## [Instructions for the task]
The job is to find each line in the entries holding the string "layout" and copy that line.

(Recorded data)
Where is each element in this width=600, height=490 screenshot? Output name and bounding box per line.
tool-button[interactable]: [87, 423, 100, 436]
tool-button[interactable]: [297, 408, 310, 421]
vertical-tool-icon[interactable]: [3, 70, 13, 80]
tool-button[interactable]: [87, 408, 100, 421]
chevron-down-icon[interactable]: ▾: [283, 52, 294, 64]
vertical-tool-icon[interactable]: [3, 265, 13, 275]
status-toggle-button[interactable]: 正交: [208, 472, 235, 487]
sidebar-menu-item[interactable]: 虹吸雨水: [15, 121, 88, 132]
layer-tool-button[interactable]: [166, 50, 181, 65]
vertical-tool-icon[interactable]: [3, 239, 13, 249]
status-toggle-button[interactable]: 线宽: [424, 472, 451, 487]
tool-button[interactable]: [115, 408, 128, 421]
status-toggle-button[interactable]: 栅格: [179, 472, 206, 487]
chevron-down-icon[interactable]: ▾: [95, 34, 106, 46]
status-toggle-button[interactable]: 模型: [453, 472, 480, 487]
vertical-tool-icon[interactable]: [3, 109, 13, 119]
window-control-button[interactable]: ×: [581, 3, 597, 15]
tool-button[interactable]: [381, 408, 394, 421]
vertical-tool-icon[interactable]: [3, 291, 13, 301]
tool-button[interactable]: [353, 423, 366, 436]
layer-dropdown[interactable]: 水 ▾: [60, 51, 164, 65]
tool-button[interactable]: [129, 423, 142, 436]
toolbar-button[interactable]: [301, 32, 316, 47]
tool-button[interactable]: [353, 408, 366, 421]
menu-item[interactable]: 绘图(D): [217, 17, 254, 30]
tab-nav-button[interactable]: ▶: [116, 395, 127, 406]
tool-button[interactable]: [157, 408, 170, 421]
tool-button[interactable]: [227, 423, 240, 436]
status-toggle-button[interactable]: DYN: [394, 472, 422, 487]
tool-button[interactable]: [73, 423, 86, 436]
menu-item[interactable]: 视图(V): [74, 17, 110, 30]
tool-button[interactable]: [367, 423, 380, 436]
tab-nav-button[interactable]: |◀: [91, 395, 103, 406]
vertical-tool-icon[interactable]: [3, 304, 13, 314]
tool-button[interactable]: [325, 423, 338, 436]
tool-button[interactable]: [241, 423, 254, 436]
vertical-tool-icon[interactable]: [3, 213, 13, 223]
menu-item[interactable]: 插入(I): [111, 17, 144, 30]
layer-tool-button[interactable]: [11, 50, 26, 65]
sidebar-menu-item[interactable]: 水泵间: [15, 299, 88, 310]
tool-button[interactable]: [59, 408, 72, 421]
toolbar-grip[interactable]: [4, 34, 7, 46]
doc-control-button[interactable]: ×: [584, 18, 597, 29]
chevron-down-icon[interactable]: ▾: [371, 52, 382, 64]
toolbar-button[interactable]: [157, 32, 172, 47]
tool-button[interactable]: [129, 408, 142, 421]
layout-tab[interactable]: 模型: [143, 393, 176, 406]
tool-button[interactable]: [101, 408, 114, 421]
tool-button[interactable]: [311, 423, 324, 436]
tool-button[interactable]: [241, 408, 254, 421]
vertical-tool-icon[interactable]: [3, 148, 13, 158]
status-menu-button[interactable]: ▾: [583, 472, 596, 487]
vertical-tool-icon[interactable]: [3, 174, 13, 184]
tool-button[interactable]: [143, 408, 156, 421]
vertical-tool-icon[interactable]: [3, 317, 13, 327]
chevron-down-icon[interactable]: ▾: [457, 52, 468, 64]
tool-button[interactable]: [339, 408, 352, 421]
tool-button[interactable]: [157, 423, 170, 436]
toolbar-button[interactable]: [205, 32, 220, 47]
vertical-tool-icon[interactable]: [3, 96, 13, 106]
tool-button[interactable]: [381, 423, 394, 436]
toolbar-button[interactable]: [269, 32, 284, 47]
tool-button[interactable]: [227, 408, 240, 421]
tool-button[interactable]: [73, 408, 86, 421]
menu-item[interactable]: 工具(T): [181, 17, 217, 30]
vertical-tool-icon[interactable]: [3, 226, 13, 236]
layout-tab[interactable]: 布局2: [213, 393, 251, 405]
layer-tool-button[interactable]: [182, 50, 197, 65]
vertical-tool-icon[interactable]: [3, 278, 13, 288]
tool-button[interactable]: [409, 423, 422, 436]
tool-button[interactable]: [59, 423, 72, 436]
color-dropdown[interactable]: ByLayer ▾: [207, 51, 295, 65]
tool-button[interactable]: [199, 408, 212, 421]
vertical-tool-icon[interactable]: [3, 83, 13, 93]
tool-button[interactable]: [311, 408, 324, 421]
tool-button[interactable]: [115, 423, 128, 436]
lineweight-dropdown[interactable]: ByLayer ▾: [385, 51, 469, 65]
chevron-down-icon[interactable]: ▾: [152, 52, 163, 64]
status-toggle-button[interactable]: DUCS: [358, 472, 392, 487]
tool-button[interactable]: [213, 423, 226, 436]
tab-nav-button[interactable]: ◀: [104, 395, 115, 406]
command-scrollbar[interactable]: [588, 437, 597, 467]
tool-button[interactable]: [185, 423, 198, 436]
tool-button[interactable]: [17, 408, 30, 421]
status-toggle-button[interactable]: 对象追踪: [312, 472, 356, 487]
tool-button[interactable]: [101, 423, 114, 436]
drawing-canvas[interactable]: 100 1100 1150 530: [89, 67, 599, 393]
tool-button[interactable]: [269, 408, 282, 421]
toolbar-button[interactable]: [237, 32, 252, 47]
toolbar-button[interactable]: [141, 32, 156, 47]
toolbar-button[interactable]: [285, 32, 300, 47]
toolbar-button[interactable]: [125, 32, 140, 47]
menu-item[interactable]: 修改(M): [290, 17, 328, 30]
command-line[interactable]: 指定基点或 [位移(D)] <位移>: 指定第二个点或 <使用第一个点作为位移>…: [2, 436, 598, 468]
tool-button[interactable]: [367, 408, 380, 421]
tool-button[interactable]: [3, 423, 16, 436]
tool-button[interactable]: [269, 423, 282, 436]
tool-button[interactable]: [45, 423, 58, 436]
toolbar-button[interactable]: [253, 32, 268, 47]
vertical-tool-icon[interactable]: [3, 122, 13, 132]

## [Output of the exercise]
layout-tab[interactable]: 模型: [143, 393, 176, 406]
layout-tab[interactable]: 布局2: [213, 393, 251, 405]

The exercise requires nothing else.